De padre mexicano y madre japonesa, Rodolfo González Ono creció en el sincretismo México-Japón lo cual le dio las herramientas para moverse sin dificultad entre dos mundos.

León, GTO.

Entre Kioto y León hay 11 mil 318 kilómetros, pero entre las culturas japonesa y  mexicana ya no hay distancias geográficas.

En 1962, el ceramista michoacano de nombre ruso, Gorky González, hizo el viaje que cambiaría su destino. Gracias a una beca, tomó un avión a Okayama, Japón para estudiar técnicas de cerámica y su vida ya nunca fue la misma. Se enamoró de Toshiko Ono.

El siguiente paso era natural. Se casaron y dos hijos nacieron de esa relación. Gorky y Rodolfo González Ono.

El primero siguió los pasos de la artesanía, como su padre, como su abuelo. El segundo se inclinó por estudiar en Japón. Cursó Relaciones Internacionales en la Ciudad de México. Luego hizo un posgrado en Tokio con un enfoque en seguridad nacional y políticas de desarrollo industrial. Pero sus estudios en el extranjero comenzaron mucho más temprano. Cursó sexto de primaria en la tierra del sol naciente.

Los viajes para visitar a los abuelos y haber crecido en el sincretismo méxico-japonés le dieron las herramientas para moverse sin dificultad entre los dos mundos y para guiar a otros a hacer lo mismo.

Si un empresario japonés quiere hacer negocios en México o viceversa, lo contacta a través de su compañía Global Pacífico Consultants, que fundó en 2006.

El Acuerdo de Asociación Económica (EPA, por sus siglas en inglés) firmado entre Japón y México en 2005, incrementó considerablemente las relaciones económicas entre ambas naciones. Firmas como la de González Ono son “Virgilios” para los “Dantes” que exploran otros mundos.

La consultoría fundada por un mexicano está basada en Tokio y funciona como una oficina de representación para apoyar y promover negocios entre ambos países.

Antes de establecerla, el guanajuatense trabajó seis años en la Embajada de México en Tokio como consejero cultural de la Embajada y posteriormente como comisionado de la Secretaría de Agricultura.

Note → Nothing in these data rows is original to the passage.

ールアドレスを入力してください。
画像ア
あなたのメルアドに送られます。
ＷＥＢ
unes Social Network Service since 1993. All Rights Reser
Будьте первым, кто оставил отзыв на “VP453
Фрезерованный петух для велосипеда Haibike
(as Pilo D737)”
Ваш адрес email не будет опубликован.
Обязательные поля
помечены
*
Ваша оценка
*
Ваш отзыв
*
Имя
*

A partir de octubre de 2013 colabora con la Secretaría de Desarrollo Económico de Guanajuato para ayudar a atraer más inversiones al Estado.
“En dar más atención a las empresas japonesas que están en el proceso de venirse y necesitan una atención personalizada”, cuenta.

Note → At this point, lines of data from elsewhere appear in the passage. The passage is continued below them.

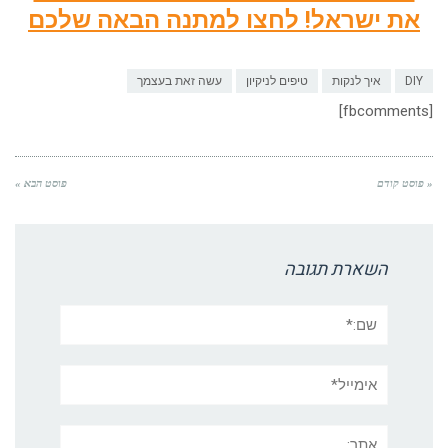
את ישראל! לחצו למתנה הבאה שלכם
DIY
איך לנקות
טיפים לניקיון
עשה זאת בעצמך
[fbcomments]
« פוסט קודם
פוסט הבא »
השארת תגובה
שם:*
אימייל*
אתר:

Estar en el mismo huso horario, hablar el mismo idioma y conocer la cultura facilita las negociaciones para las empresas asiáticas interesadas en invertir en este lado del mundo.

La relación entre ambas naciones va in crescendo.

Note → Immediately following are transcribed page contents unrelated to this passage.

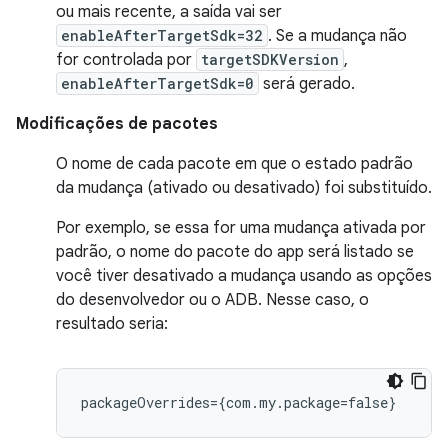
ou mais recente, a saída vai ser
enableAfterTargetSdk=32
. Se a mudança não
for controlada por
targetSDKVersion
,
enableAfterTargetSdk=0
será gerado.
Modificações de pacotes
O nome de cada pacote em que o estado padrão
da mudança (ativado ou desativado) foi substituído.
Por exemplo, se essa for uma mudança ativada por
padrão, o nome do pacote do app será listado se
você tiver desativado a mudança usando as opções
do desenvolvedor ou o ADB. Nesse caso, o
resultado seria:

“Guanajuato en lo particular se vuelve el clúster automotriz más dinámico del continente. Es una gran oportunidad para todos”, explica.

Hace 400 años llegó la misión diplomática Hasekura a México. Venían a hacer negocios, a expandir fronteras. Ese fue solo el antecedente de lo que hoy es el corredor industrial del Bajío gracias a las inversiones asiáticas.

“Representa nuevas fuentes de empleo, nuevas oportunidades de capacitación y de hacer relaciones con Japón”, asegura.

Apenas hace unos días las empresas niponas Honda y Mazda extendieron sus tentáculos en Guanajuato. González Ono sabe de lo que habla.